# Rainbow Meadow removed their EO Blending site.



## a4patch (Oct 7, 2009)

http://www.rainbowmeadow.com/infocenter/calc_eoblend/blendselect.php

Oh Stink!

I could not remember the ratio of eucalyptus to mint and went to Rainbowmeadow. to check with their recipes and found this notice. Can someone give me an idea of eucalyptus to peppermint to use. I don't blame them, but I am very sad to see the blending portion gone.


----------



## MF-Alpines (Mar 29, 2010)

Yes, this was discussed a while back. It's a real bummer.


----------



## [email protected] (Sep 18, 2008)

Didn't someone have the RM blends saved in a doc? Maybe we could start a sticky with the info and then others can add on their own blends that are they're favorites and good sellers?


----------



## a4patch (Oct 7, 2009)

Ok, I just found the old thread. If anyone has any of these blends or knows where they are please PM me. 

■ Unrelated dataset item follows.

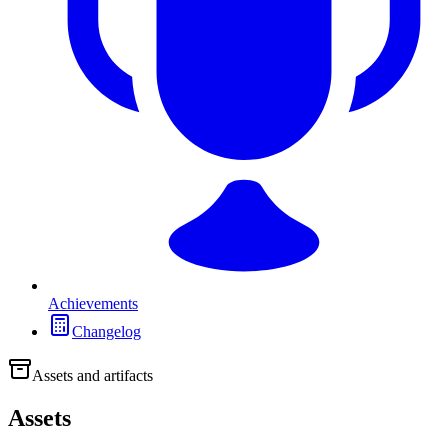
Achievements
Changelog
Assets and artifacts
Assets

I really would like the ratio of eucalyptus to peppermint (or maybe I should have used spearmint???)


----------



## hsmomof4 (Oct 31, 2008)

I know a lot of people just use 50/50. I would use spearmint, rather than peppermint, just because the spearmint is sweeter and to my nose, counterbalances the eucalyptus better.


----------



## Anita Martin (Dec 26, 2007)

I make soaps with both spearmint/eucalyptus, and peppermint/eucalyptus. They both sell very, very well. I use a 50/50 blend for each. The peppermint has basil flakes in it for color, and with the spearmint/eucalyptus, I use that for my dead sea salt soap with specks of green stuff...sometimes other soap shreds, this last itme I used kelp powder, and the top is covered with rose petals. (fyi, I did not like the kelp and probably won't use it again unless I get 25 little old ladies telling me they loved it because of the kelp It added too much oceany scent in my opinion.


----------



## hsmomof4 (Oct 31, 2008)

Oceany scent would be code for "It makes my soap smell like seaweed, and not fresh seaweed, either." :lol


----------



## Anita Martin (Dec 26, 2007)

Luckily, the peppermint and eucalyptus is strong enough to cover it up so far, but at first...yikes, I was scared! I only used a couple teaspoons in a little soap and swirled that in...what was I thinking? Oh, yeah, "dead sea salt soap". LOL I guess one doesn't really WANT a soap to smell like the dead sea


----------



## a4patch (Oct 7, 2009)

i put a touch of bay rum in with a ratio of 3/1 Eucalyptus / peppermint.


----------